● Directions: Scan the data for "מוסיקלית" and copy each matching line.

** Data provided follows **

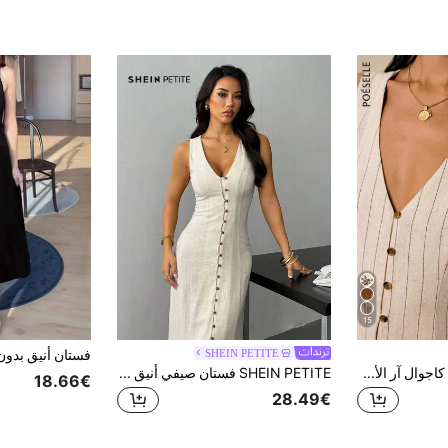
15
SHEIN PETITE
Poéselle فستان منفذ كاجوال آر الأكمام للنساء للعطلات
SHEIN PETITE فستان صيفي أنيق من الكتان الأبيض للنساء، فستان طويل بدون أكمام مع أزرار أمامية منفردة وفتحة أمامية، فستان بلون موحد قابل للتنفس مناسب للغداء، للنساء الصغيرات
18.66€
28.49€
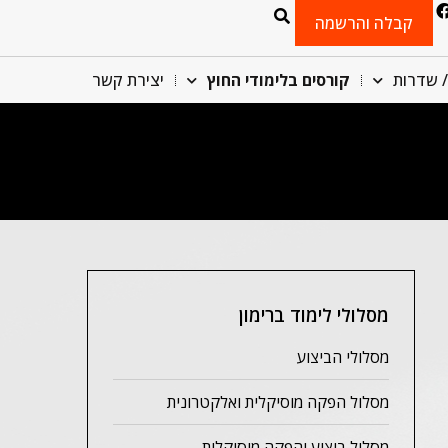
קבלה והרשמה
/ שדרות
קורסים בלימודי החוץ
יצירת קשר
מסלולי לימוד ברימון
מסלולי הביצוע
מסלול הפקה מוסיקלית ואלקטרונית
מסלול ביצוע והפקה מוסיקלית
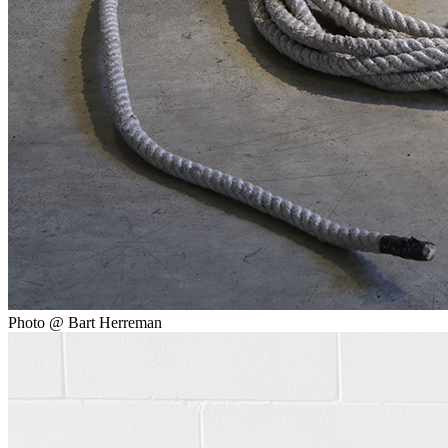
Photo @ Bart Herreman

** End of Data provided **

● Result:
מסלול הפקה מוסיקלית ואלקטרונית
מסלול ביצוע והפקה מוסיקלית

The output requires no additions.